Ma ciò è solo una provocazione?  Filippo, il discepolo curioso e pensoso, amico di Natanaele, chiede insistentemente al Maestro il senso della sua relazione con il Padre: Perché – gli dice – parli tanto del Padre? «Mostraci il Padre e ci basta» (Gv 14,8). Insofferenza o necessità di capire?

Chi è nel dubbio, è come in una nube e tende a uscirne; ma, se è audace nell’addentrarsi come Mosè nella Shekinà, nella Tenda santa, si trova alla presenza dell’Altissimo, il quale faceva scendere tra Mosè e il popolo una nube e gli parlava (cfr. Es 33,7-11); Mosè allora si sentiva protetto come nella cavità di una rupe, o meglio come nel concavo di una mano affettuosa (cfr. Es 33,21-23).  

Gesù rispose a Filippo: «Da tanto tempo sono con voi e tu non mi hai conosciuto, Filippo? Chi ha visto me ha visto il Padre. Come puoi tu dire “Mostraci il Padre”? Non credi che io sono nel Padre e il Padre è in me? » (Gv 14,9-10). Non credi che io ti ho scelto per amore, che la tua vita mi è cara, che il lebbroso appena guarito è al centro della misericordia di Dio, che Dio non è indifferente alle lacrime di un padre e di una madre? «Credete a me: io sono nel Padre e il Padre è in me» (Gv 14,11): le opere che io compio sono ugualmente le sue.

A questo punto se ci lasciamo accompagnare ancor più profondamente nella vita divina, sentiamo che Gesù ci parla anche di un ‘dono’, anzi di una Persona che invierà: «È bene per voi -dice- che io me ne vada, perché se non me ne vado, non verrà a voi il Consolatore» (Gv 16,7).  Questa Persona, dunque, ha un nome: Consolatore, che Gesù consegnerà alla Chiesa nascente; gli Apostoli lo impareranno a conoscere bene, perché verrà il giorno della Pentecoste come un fuoco e li consacrerà nella verità, sarà per loro un compagno, una forza operante e santificante che li spinge: essi allora potranno scacciare i demoni, guarire gli infermi, annunciare la Parola di Gesù, sopportare le persecuzioni, perdonare, istruire, pregare, consacrare ed avere la stessa forza del Signore risorto, immettere in essi gli stessi sentimenti di Dio. Essi costituiranno la prima Comunità dei credenti, la Chiesa, per l’annunzio del Regno di Dio ed avranno sempre la percezione della presenza unificante del Consolatore, tanto da dire, come nella delicata questione dell’ammissione dei pagani alla fede senza passare dalla Legge mosaica, di aver agito insieme allo Spirito Santo (cfr.
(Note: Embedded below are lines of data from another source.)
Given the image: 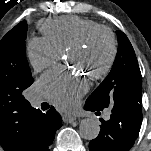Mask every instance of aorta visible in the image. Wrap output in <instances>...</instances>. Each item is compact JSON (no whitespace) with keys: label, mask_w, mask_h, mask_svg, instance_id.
Instances as JSON below:
<instances>
[{"label":"aorta","mask_w":151,"mask_h":151,"mask_svg":"<svg viewBox=\"0 0 151 151\" xmlns=\"http://www.w3.org/2000/svg\"><path fill=\"white\" fill-rule=\"evenodd\" d=\"M80 136L86 140L97 138L100 132V126L96 119H83L79 126Z\"/></svg>","instance_id":"obj_1"}]
</instances>
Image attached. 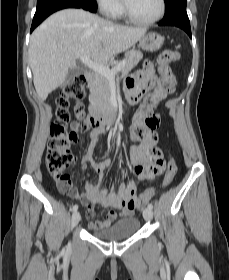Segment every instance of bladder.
Segmentation results:
<instances>
[{"label": "bladder", "instance_id": "bladder-1", "mask_svg": "<svg viewBox=\"0 0 229 280\" xmlns=\"http://www.w3.org/2000/svg\"><path fill=\"white\" fill-rule=\"evenodd\" d=\"M140 221L137 217L122 218L104 229L92 230V234L106 241L132 237L137 233Z\"/></svg>", "mask_w": 229, "mask_h": 280}]
</instances>
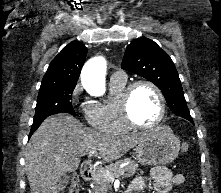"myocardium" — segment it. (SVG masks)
Segmentation results:
<instances>
[{
    "label": "myocardium",
    "instance_id": "myocardium-1",
    "mask_svg": "<svg viewBox=\"0 0 221 193\" xmlns=\"http://www.w3.org/2000/svg\"><path fill=\"white\" fill-rule=\"evenodd\" d=\"M141 85H146L150 87L156 93L160 104V111L158 117L154 122L150 124L138 123L133 118L131 113L130 103L133 91L135 90L136 87ZM119 107L125 123L131 128L141 129V130H150L158 127L162 123L166 114V102L163 92L154 82L147 79H139L126 85L119 97Z\"/></svg>",
    "mask_w": 221,
    "mask_h": 193
}]
</instances>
At 15,28), il quale guida e muove i passi della Chiesa; questa consapevolezza dava la certezza dell’accompagnamento costante divino.  San Paolo spiegherà poi meglio che nella fede «lo Spirito attesta al nostro spirito che siamo figli di Dio … eredi di Dio, coeredi di Cristo» (Rom 8,16-17); Dio accompagna anche la storia, e mai è indifferente alla storia delle malefatte umane: guerre, odi, discriminazioni, egoismi, esclusioni, rapina del creato.

La Chiesa, dunque, nasce trinitaria come Popolo di Dio Padre, Corpo di Cristo, Tempio dello Spirito Santo, in cui il Padre è l’architetto, Gesù l’umile Figlio operaio del Padre e lo Spirito Santo, il garante che la Chiesa sarà per sempre nella verità portata da Cristo.

Una volta un bambino, durante un’ora di catechismo, mi disse che egli non capiva la Trinità; presi tre cerini, distinti; li accesi e li unii; tre fiammelle ne formarono una e, al tempo stesso, indivisa; poi li separai: ecco ancora tre fiammelle, stessa luce, stesso calore, stessa energia; poi tornarono ad essere uniti: ancora un’unica fiamma, una sola luce, un solo calore. Disse che aveva capito.  In verità per allora bastava.

Dio, come in un turbinio che va oltre la ragionevolezza umana, ci prende nella sua vita; da quella vita noi proveniamo e ad essa torneremo. Santa Trinità, unico Dio: ci appartiene perché è la nostra famiglia divina, la nostra accogliente, eterna dimora.